**YOUR OBJECTIVE:**
Lines to restate from the data below: from the one containing "sabotase data—risikonya nyata dan merusak." to the one containing "jangka panjang bagi bisnis Anda.", both included. Give them again exactly, and only them.

**DATA IN THIS EXERCISE:**
<<<<
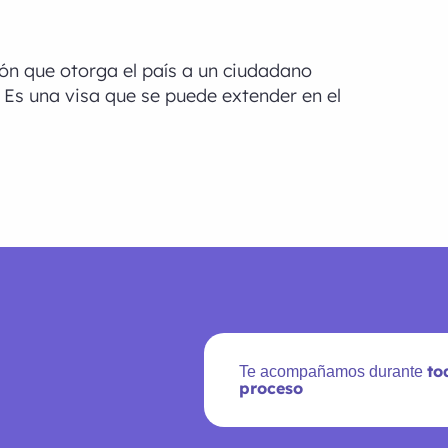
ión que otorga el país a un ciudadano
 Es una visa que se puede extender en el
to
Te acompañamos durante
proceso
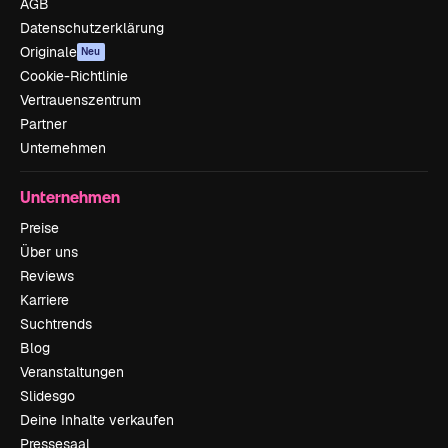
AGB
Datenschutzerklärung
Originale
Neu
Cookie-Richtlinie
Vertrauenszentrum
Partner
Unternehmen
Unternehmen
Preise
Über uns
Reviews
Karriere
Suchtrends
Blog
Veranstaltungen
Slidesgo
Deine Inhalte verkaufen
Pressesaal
>>>>
<<<<
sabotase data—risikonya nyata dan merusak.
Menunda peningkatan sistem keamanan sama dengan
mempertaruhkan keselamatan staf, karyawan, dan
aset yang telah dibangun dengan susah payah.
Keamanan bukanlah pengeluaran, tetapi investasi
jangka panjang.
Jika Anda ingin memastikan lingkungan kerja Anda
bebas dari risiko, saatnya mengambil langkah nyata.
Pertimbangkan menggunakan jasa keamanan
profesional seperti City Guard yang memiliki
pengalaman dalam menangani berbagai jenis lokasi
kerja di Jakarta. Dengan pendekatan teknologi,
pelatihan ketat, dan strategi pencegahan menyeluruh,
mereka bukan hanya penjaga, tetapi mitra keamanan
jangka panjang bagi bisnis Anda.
>>>>
**TASK OUTPUT:**
sabotase data—risikonya nyata dan merusak.
Menunda peningkatan sistem keamanan sama dengan
mempertaruhkan keselamatan staf, karyawan, dan
aset yang telah dibangun dengan susah payah.
Keamanan bukanlah pengeluaran, tetapi investasi
jangka panjang.
Jika Anda ingin memastikan lingkungan kerja Anda
bebas dari risiko, saatnya mengambil langkah nyata.
Pertimbangkan menggunakan jasa keamanan
profesional seperti City Guard yang memiliki
pengalaman dalam menangani berbagai jenis lokasi
kerja di Jakarta. Dengan pendekatan teknologi,
pelatihan ketat, dan strategi pencegahan menyeluruh,
mereka bukan hanya penjaga, tetapi mitra keamanan
jangka panjang bagi bisnis Anda.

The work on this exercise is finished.